2026-04-26 15:48:37 +02:00

🚀 Tobias Wendt — DevOps & Platform Engineer

Observations

M4 — @SpringBootTest with Testcontainers: standard and correct. The existing integration tests (PersonServiceIntegrationTest, DocumentSearchPagedIntegrationTest, UserManagementAuditIntegrationTest) all use the same Testcontainers setup with postgres:16-alpine. Confirm there's a shared PostgresContainerConfig or static container pattern before writing a new one — avoid spinning up a second Postgres container per test class. If a shared @Container static PostgreSQLContainer<?> already exists in a base class or config, use it.

S2 — Rate limiter on /api/documents/bulk: infra impact is negligible. Adding /api/documents/bulk to WebConfig.addInterceptors is a one-liner config change. The RateLimitInterceptor is an in-memory per-IP counter — no external dependency, no new infrastructure. The CI pipeline picks this up automatically on the next backend build. No deployment changes needed.

S3 — onMount data fetch: no infra impact. The switch from onMount client-fetch to +page.server.ts load is a pure frontend refactor. The session-cookie approach Markus recommended uses the existing SvelteKit cookie API — no server-side session store, no Redis, no new infrastructure. This is correct for a solo-hosted family project where adding infrastructure is the last resort.
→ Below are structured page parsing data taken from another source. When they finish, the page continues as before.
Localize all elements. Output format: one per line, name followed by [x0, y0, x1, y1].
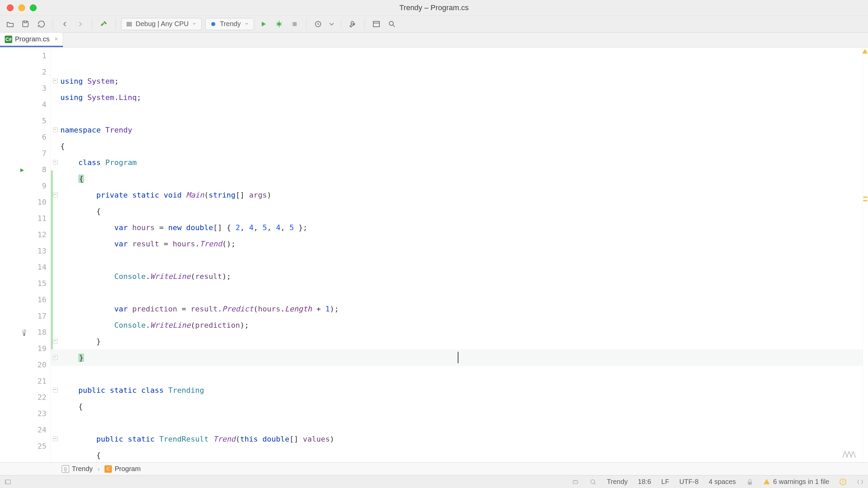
gutter-line[interactable]: 1 [0, 47, 51, 64]
code-line[interactable] [51, 252, 863, 268]
gutter-line[interactable]: 21 [0, 373, 51, 389]
breadcrumb-class[interactable]: C Program [104, 465, 141, 473]
code-line[interactable]: } [51, 333, 863, 349]
nav-forward-button[interactable] [74, 18, 86, 30]
status-encoding[interactable]: UTF-8 [679, 478, 699, 486]
gutter-line[interactable]: 16 [0, 291, 51, 308]
refresh-button[interactable] [35, 18, 47, 30]
code-line[interactable]: { [51, 398, 863, 414]
intention-bulb-icon[interactable]: 💡 [20, 329, 28, 336]
gutter-line[interactable]: 25 [0, 438, 51, 454]
fold-toggle-icon[interactable] [53, 79, 58, 83]
profiler-dropdown[interactable] [328, 18, 336, 30]
status-position[interactable]: 18:6 [638, 478, 651, 486]
vcs-change-marker[interactable] [51, 252, 53, 268]
gutter-line[interactable]: 7 [0, 145, 51, 161]
code-line[interactable]: public static TrendResult Trend(this dou… [51, 431, 863, 447]
warnings-widget[interactable]: 6 warnings in 1 file [764, 478, 829, 486]
fold-toggle-icon[interactable] [53, 436, 58, 441]
tab-program-cs[interactable]: C# Program.cs × [0, 33, 63, 47]
gutter-line[interactable]: 24 [0, 422, 51, 438]
run-target-selector[interactable]: Trendy [205, 18, 254, 30]
ide-scripting-icon[interactable] [856, 478, 864, 486]
fold-toggle-icon[interactable] [53, 388, 58, 392]
open-button[interactable] [4, 18, 16, 30]
status-project[interactable]: Trendy [607, 478, 628, 486]
gutter-line[interactable]: 6 [0, 129, 51, 145]
gutter-line[interactable]: 5 [0, 113, 51, 129]
debug-button[interactable] [273, 18, 285, 30]
vcs-change-marker[interactable] [51, 170, 53, 187]
code-line[interactable]: class Program [51, 154, 863, 170]
gutter-line[interactable]: 23 [0, 405, 51, 422]
gutter-line[interactable]: 17 [0, 308, 51, 324]
search-everywhere-button[interactable] [386, 18, 398, 30]
gutter-line[interactable]: 14 [0, 259, 51, 275]
gutter-line[interactable]: 2 [0, 64, 51, 80]
run-button[interactable] [257, 18, 270, 30]
fold-toggle-icon[interactable] [53, 355, 58, 360]
stop-button[interactable] [289, 18, 301, 30]
memory-indicator-icon[interactable] [572, 478, 579, 486]
vcs-change-marker[interactable] [51, 284, 53, 301]
vcs-change-marker[interactable] [51, 203, 53, 219]
gutter-line[interactable]: 19 [0, 340, 51, 357]
inspection-profile-icon[interactable] [589, 478, 597, 486]
code-line[interactable]: { [51, 203, 863, 219]
gutter-line[interactable]: 9 [0, 178, 51, 194]
status-indent[interactable]: 4 spaces [709, 478, 736, 486]
nav-back-button[interactable] [59, 18, 71, 30]
vcs-change-marker[interactable] [51, 219, 53, 236]
code-line[interactable]: private static void Main(string[] args) [51, 187, 863, 203]
gutter-line[interactable]: 12 [0, 226, 51, 243]
fold-toggle-icon[interactable] [53, 192, 58, 197]
code-line[interactable]: using System; [51, 73, 863, 89]
fold-toggle-icon[interactable] [53, 339, 58, 344]
code-line[interactable] [51, 414, 863, 431]
code-line[interactable]: { [51, 138, 863, 154]
code-line[interactable]: Console.WriteLine(prediction); [51, 317, 863, 333]
gutter-line[interactable]: 22 [0, 389, 51, 405]
code-line[interactable]: public static class Trending [51, 382, 863, 398]
code-line[interactable] [51, 284, 863, 301]
layout-button[interactable] [370, 18, 382, 30]
readonly-lock-icon[interactable] [746, 478, 753, 486]
code-line[interactable] [51, 105, 863, 122]
breadcrumb-namespace[interactable]: Trendy [62, 465, 93, 473]
code-line[interactable] [51, 366, 863, 382]
gutter-line[interactable]: 10 [0, 194, 51, 210]
code-line[interactable]: namespace Trendy [51, 122, 863, 138]
gutter-line[interactable]: 11 [0, 210, 51, 226]
vcs-change-marker[interactable] [51, 236, 53, 252]
code-line[interactable]: { [51, 447, 863, 462]
tool-window-toggle-icon[interactable] [4, 478, 12, 486]
code-line[interactable]: Console.WriteLine(result); [51, 268, 863, 284]
gutter[interactable]: 12345678▶9101112131415161718💡19202122232… [0, 47, 51, 462]
code-line[interactable]: using System.Linq; [51, 89, 863, 105]
code-editor[interactable]: 12345678▶9101112131415161718💡19202122232… [0, 47, 868, 462]
save-all-button[interactable] [20, 18, 32, 30]
code-area[interactable]: ᐱᐱᐱ using System;using System.Linq; name… [51, 47, 863, 462]
warning-marker[interactable] [863, 197, 867, 198]
error-stripe[interactable] [863, 47, 868, 462]
code-line[interactable]: { [51, 170, 863, 187]
gutter-line[interactable]: 15 [0, 275, 51, 291]
inspection-indicator-icon[interactable] [862, 49, 868, 54]
fold-toggle-icon[interactable] [53, 127, 58, 132]
gutter-line[interactable]: 4 [0, 96, 51, 113]
code-line[interactable]: } [51, 349, 863, 366]
gutter-line[interactable]: 3 [0, 80, 51, 96]
code-line[interactable]: var hours = new double[] { 2, 4, 5, 4, 5… [51, 219, 863, 236]
tools-button[interactable] [347, 18, 359, 30]
code-line[interactable]: var prediction = result.Predict(hours.Le… [51, 301, 863, 317]
gutter-line[interactable]: 20 [0, 357, 51, 373]
gutter-line[interactable]: 13 [0, 243, 51, 259]
vcs-change-marker[interactable] [51, 301, 53, 317]
build-button[interactable] [98, 18, 110, 30]
vcs-change-marker[interactable] [51, 317, 53, 333]
status-line-sep[interactable]: LF [661, 478, 669, 486]
gutter-line[interactable]: 18💡 [0, 324, 51, 340]
gutter-line[interactable]: 8▶ [0, 161, 51, 178]
analysis-status-icon[interactable]: ! [840, 479, 846, 485]
code-line[interactable]: var result = hours.Trend(); [51, 236, 863, 252]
S8 — ADR in docs/adr/: confirm numbering before writing. Last ADR is 005-thumbnail-aspect-and-page-count.md. Next is 006. Write to docs/adr/006-bulk-edit-additive-replace-semantics.md. The WON'T entry at the bottom of the issue mentions cross-referencing issue #225 — verify that issue is still open before adding the reference (a reference to a closed issue in an ADR is confusing but not blocking).

CI timing impact of M4: A new @SpringBootTest integration test with Testcontainers adds roughly 10–20 seconds to the backend test run (cold Postgres container pull is cached after first run). This keeps total CI well within the 2-minute integration test budget. No concern here.

Recommendations

M4: Check for an existing Testcontainers config class (look for PostgresContainerConfig.java or a @Container static field in a base test class) before writing new setup code. Reuse it.
C1 (if tackled): After renaming BatchMetadataRequest → BulkEditIdsRequest, regenerate TS types and run npm run check in frontend/ before the commit. Type errors from the rename show up there first.
No new infra concerns across all items. This issue is entirely application-layer changes. The Docker Compose, CI pipeline, and production Compose file are unaffected.

No concerns from my angle on observability either — the existing log.info("bulkEdit actor=... errors=...") in DocumentController already captures per-request error counts. If S2 adds the rate limiter, confirm RateLimitInterceptor logs the 429 response (or at minimum doesn't swallow it silently) so we can spot abuse in Loki.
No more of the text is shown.